I am in a writing mood right now, plus I don't have to go to work today.
Maxine Hong Kingston's "The Fifth Book of Peace" - Half fiction, half memoir, this is about Kingston's struggle to find a way out of war and to bring peace to everyone. The book is divided into four sections - Fire, Water, Paper, Earth. Fire is about the Oakland hills fire that destroyed her home right after her father's funeral. Water is a fictionalized account of her time in Hawaii using a character from one of her previous books, Wittman Ah Sing, during the Vietnam war. Wittman is a war resister who evades the draft by flying to Hawaii with his white wife and their mixed-race son, where they meet all sorts of people and encounter the idea of "Sanctuary". I forget where Paper and Earth split off, but these chapters are about the years after the Oakland fire, where Kingston gathers a group of war veterans, mostly from Vietnam, but from Korea and WWII, too to start a writing workshop, so they can write their way out of their pain. I admit, I disliked the Water chapter the most for somewhat irrational reasons. The entire book is well-written; it's just that I prefer reading about Kingston's actual experiences as opposed to her fiction, which seems to me to be thinly veiled autobiography anyway. She mentions that she started the writing workshop for veterans as partly as a way to help her brothers cope with the trauma of war, but they don't come. (It makes me wonder how her brothers felt, fighting in the Vietnam war.) This book was published in 2004, but the workshop had been going on since the original Iraq war. Overall the book is good, but you have to have patience with the way the narrative jumps all over the place, and also when Kingston seems to drop in weird non-sequiturs and then never addresses them again. The workshop's writing has turned into the new book Veterans of War, Veterans of Peace
. Excerpts can be read at Bill Moyers Journal website
I still think from what I've read so far of her writing, that Woman Warrior was her best work. Interestingly, in this book she clarifies what actually happened with her parents when they immigrated here. She felt safe finally telling their stories for real now that they were dead and can't be deported.

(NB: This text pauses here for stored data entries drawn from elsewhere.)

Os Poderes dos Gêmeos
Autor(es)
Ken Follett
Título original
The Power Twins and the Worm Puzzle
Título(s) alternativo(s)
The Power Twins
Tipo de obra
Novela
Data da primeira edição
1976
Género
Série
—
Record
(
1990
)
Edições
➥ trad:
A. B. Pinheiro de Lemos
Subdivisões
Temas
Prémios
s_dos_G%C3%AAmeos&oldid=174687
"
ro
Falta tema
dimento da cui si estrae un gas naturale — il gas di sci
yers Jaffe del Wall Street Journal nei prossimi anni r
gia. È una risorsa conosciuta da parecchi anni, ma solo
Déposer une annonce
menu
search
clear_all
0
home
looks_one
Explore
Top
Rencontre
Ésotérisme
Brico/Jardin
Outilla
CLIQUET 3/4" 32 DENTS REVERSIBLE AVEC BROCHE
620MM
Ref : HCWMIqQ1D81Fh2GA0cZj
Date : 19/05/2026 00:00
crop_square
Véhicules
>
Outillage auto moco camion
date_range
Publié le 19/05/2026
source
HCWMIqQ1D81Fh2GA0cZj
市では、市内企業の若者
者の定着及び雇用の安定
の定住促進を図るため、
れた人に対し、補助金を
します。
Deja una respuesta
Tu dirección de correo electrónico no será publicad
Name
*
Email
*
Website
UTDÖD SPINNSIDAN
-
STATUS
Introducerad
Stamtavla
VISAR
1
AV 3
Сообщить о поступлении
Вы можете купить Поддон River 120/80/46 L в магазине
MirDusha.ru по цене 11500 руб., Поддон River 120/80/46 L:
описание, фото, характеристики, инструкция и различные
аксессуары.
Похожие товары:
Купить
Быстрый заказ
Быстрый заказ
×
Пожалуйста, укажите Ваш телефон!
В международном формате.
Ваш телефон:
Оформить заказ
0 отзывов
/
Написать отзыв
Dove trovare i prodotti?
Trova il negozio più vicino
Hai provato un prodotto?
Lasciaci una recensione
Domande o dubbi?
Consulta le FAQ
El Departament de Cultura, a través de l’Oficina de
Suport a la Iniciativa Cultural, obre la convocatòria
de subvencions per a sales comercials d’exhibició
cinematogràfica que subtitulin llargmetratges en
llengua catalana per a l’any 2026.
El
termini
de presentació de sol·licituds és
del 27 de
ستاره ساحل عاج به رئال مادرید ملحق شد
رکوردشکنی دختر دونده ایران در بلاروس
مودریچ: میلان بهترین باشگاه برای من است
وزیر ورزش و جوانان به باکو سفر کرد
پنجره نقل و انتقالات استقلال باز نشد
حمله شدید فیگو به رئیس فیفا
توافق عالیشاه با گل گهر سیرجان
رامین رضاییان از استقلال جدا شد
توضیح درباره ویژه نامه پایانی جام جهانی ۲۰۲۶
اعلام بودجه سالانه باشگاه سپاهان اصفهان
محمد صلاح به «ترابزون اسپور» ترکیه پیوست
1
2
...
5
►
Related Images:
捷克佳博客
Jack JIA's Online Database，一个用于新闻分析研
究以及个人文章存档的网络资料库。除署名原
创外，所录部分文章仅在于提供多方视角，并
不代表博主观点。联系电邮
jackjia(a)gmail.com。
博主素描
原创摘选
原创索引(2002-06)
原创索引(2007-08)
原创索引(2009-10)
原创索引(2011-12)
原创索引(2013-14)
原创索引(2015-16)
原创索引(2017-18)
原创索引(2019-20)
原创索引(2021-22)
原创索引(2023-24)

Top Chef 4 Star All Stars: Top Chef is one of those Project Runway spin-offs that was actually successful. This episode was a one-off before the start of Season 3, and pitted Season 1 against Season 2. It was so funny that the arrogant pricks from each season ended up being the team captains and basically went head-to-head against each other. I do have to say, I liked Stephen a lot more this time around.
Bury My Heart at Wounded Knee: There's been some discussion online-the powers-that-be at HBO decided to center the story on a part-white Sioux doctor who marries a white woman, neither of whom actually appear in the work this was based on because "Everyone felt very strongly that we needed a white character or a part-white, part-Indian character to carry a contemporary white audience through this project," Daniel Giat, the writer who adapted the book for HBO Films, told a group of television writers earlier this year.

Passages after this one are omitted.